El tufo molecular de Madrid Fusión es capaz de convencernos de que el fuego y el acero no son la verdad indispensable de una cocina. Sin embargo, el cuchillo ha sido siempre la prolongación del cocinero, la primera manifestación de su destreza, de sus sueños y ambiciones. Uno puede tener a mano los cuchillos que prefiera y del tamaño que desee. Pero, antes que nada, tiene que disponer de un cuchillo bien afilado que le resulte más cómodo que el resto. Con él podrá cortar todo aquello que se le ponga por delante. Hay magníficos aceros alemanes de Henckels, Wüsthof, Global, Müller, etcétera, pero también existen otros nacionales más baratos y estupendos, con medidas de filo y pesos variados. Lo primordial en un cuchillo, como en un instrumento musical, es la afinación. Con un acero romo se puede destrozar el producto; quien lo utiliza corre el riesgo, además, de cortarse con mayor facilidad que al usar uno afilado. Junto a un cuchillo hay que tener una piedra para su mantenimiento y puesta a punto. Los filos se desgastan de restregarlos contra los afiladores de acero. Si el cuchillo es fundamental en la cocina, lo es en igual medida el fuego que actúa como el termómetro de las cocciones. El tejido de la carne es el de un organismo vivo y no hay dos trozos iguales.

De la carne se suele decir que está hecha cuando ella misma lo decide. En un pichón o en una codorniz, si no te fías de la experiencia merece la pena hender en la pieza para comprobar el estado de la cocción. El filete se cocina hasta que tu toque te da entender que está en su punto. Una chuleta de cordero o de ternera tiene que ofrecer cierta blandura al tacto, un tipo de elasticidad que se percibe en los materiales de primera calidad.

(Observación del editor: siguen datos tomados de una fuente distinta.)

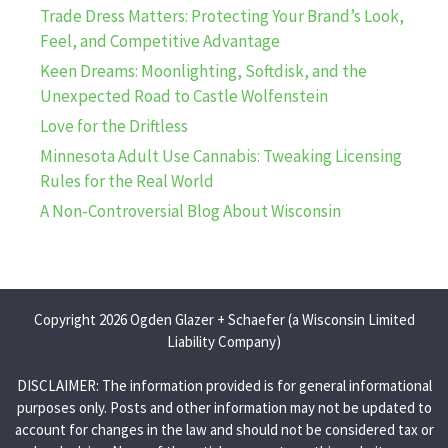
Trade Dress Matters: Protecting Your Brand’s Look,
Feel, and Competitive Advantage
Keen Dreams: Moonlighting, Softdisk, and the
Unexpected Road to Castle Wolfenstein
Love for the Driftless
Minnesota Adult Use Cannabis: Tweaking Licensing
Rules for the Real World
A Non-Controversial Blog About Wisconsin
Copyright 2026 Ogden Glazer + Schaefer (a Wisconsin Limited
Liability Company)
DISCLAIMER: The information provided is for general informational
purposes only. Posts and other information may not be updated to
account for changes in the law and should not be considered tax or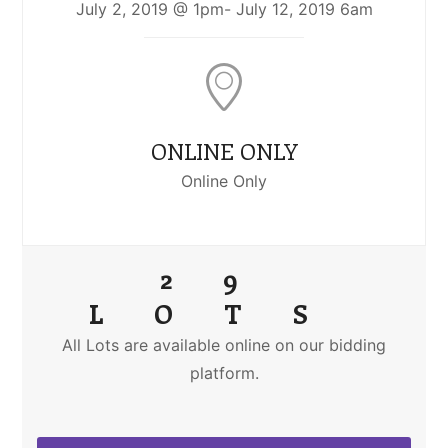
July 2, 2019 @ 1pm- July 12, 2019 6am
ONLINE ONLY
Online Only
29
LOTS
All Lots are available online on our bidding
platform.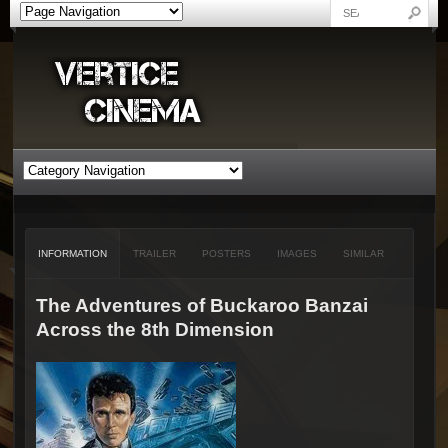
INFORMATION
TRAILER
POSTERS
IMAGES
SIMILAR
The Adventures of Buckaroo Banzai
Across the 8th Dimension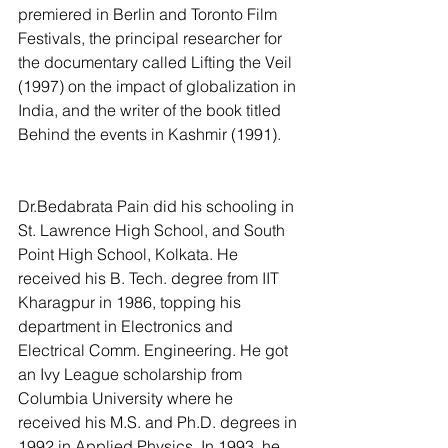
premiered in Berlin and Toronto Film 
Festivals, the principal researcher for 
the documentary called Lifting the Veil 
(1997) on the impact of globalization in 
India, and the writer of the book titled 
Behind the events in Kashmir (1991). 
Dr.Bedabrata Pain did his schooling in 
St. Lawrence High School, and South 
Point High School, Kolkata. He 
received his B. Tech. degree from IIT 
Kharagpur in 1986, topping his 
department in Electronics and 
Electrical Comm. Engineering. He got 
an Ivy League scholarship from 
Columbia University where he 
received his M.S. and Ph.D. degrees in 
1992 in Applied Physics. In 1993, he 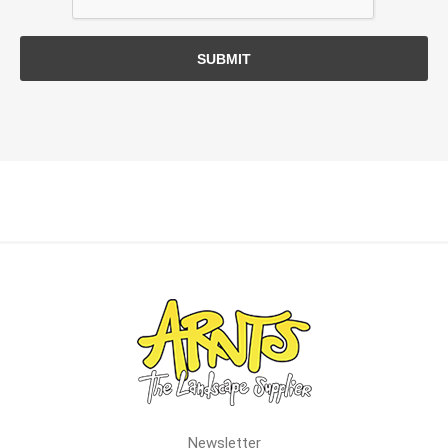
SUBMIT
Newsletter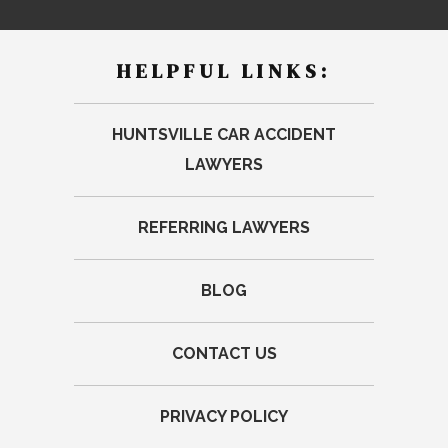
HELPFUL LINKS:
HUNTSVILLE CAR ACCIDENT
LAWYERS
REFERRING LAWYERS
BLOG
CONTACT US
PRIVACY POLICY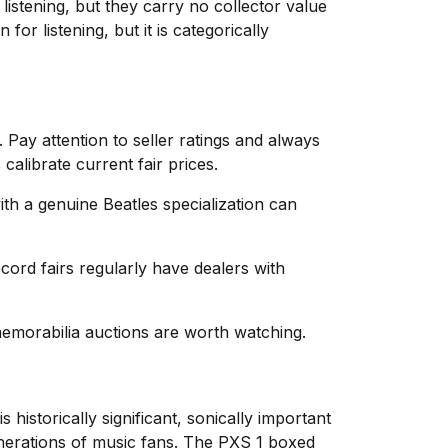
stening, but they carry no collector value
or listening, but it is categorically
 Pay attention to seller ratings and always
calibrate current fair prices.
ith a genuine Beatles specialization can
ord fairs regularly have dealers with
memorabilia auctions are worth watching.
istorically significant, sonically important
enerations of music fans. The PXS 1 boxed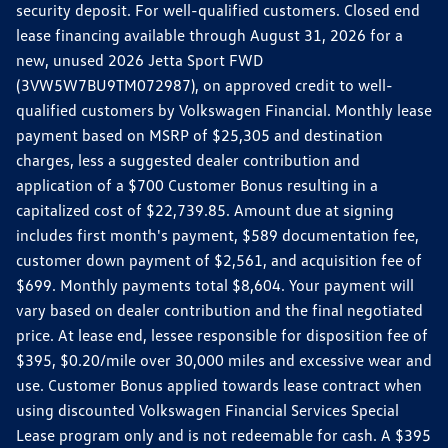
security deposit. For well-qualified customers. Closed end
lease financing available through August 31, 2026 for a
new, unused 2026 Jetta Sport FWD
(3VW5W7BU9TM072987), on approved credit to well-
qualified customers by Volkswagen Financial. Monthly lease
payment based on MSRP of $25,305 and destination
charges, less a suggested dealer contribution and
application of a $700 Customer Bonus resulting in a
capitalized cost of $22,739.85. Amount due at signing
includes first month's payment, $589 documentation fee,
customer down payment of $2,561, and acquisition fee of
$699. Monthly payments total $8,604. Your payment will
vary based on dealer contribution and the final negotiated
price. At lease end, lessee responsible for disposition fee of
$395, $0.20/mile over 30,000 miles and excessive wear and
use. Customer Bonus applied towards lease contract when
using discounted Volkswagen Financial Services Special
Lease program only and is not redeemable for cash. A $395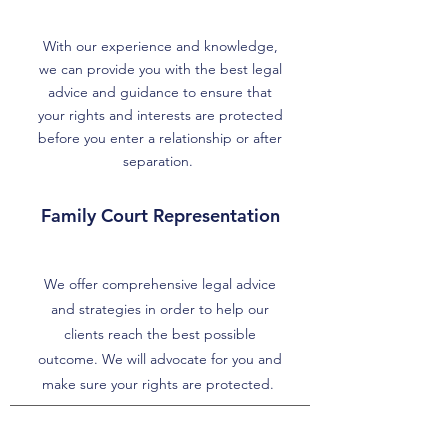
With our experience and knowledge,
we can provide you with the best legal
advice and guidance to ensure that
your rights and interests are protected
before you enter a relationship or after
separation.
Family Court Representation
We offer comprehensive legal advice
and strategies in order to help our
clients reach the best possible
outcome. We will advocate for you and
make sure your rights are protected.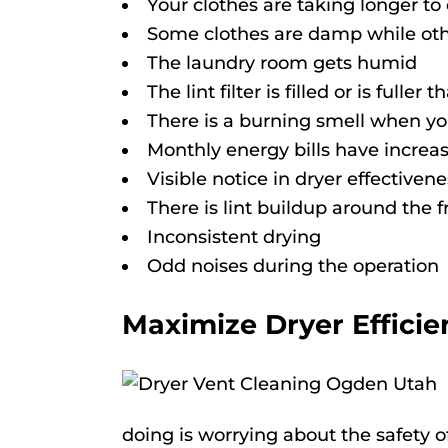
Your clothes are taking longer to
Some clothes are damp while oth
The laundry room gets humid
The lint filter is filled or is fuller
There is a burning smell when yo
Monthly energy bills have increa
Visible notice in dryer effectivene
There is lint buildup around the f
Inconsistent drying
Odd noises during the operation
Maximize Dryer Efficie
doing is worrying about the safety 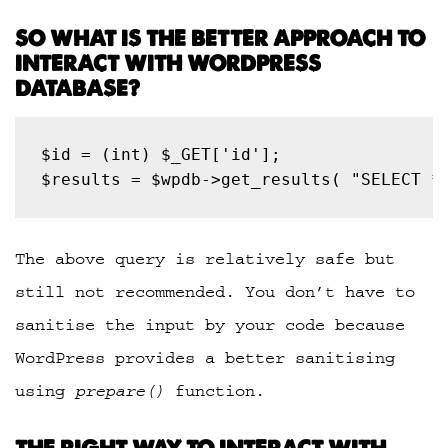
SO WHAT IS THE BETTER APPROACH TO
INTERACT WITH WORDPRESS
DATABASE?
$results = $wpdb->get_results( "SELECT *
The above query is relatively safe but
still not recommended. You don’t have to
sanitise the input by your code because
WordPress provides a better sanitising
using
prepare()
function.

Las cocinas hace tiempo que han dejado de ser infiernos para convertirse en finos laboratorios, pero eso no sucede en todos los casos. La mayoría de los cocineros se mueve en ollas de agua hirviendo y calderas de Botero, sin tener que aspirar por ello a la gloria por la que clamaba el gran Antonin Carême. Ni, como dijo el británico Gordon Ramsay, un primer espada, pretender una erección increíble durante doce horas, «algo tan brutal como si tomaras una viagra».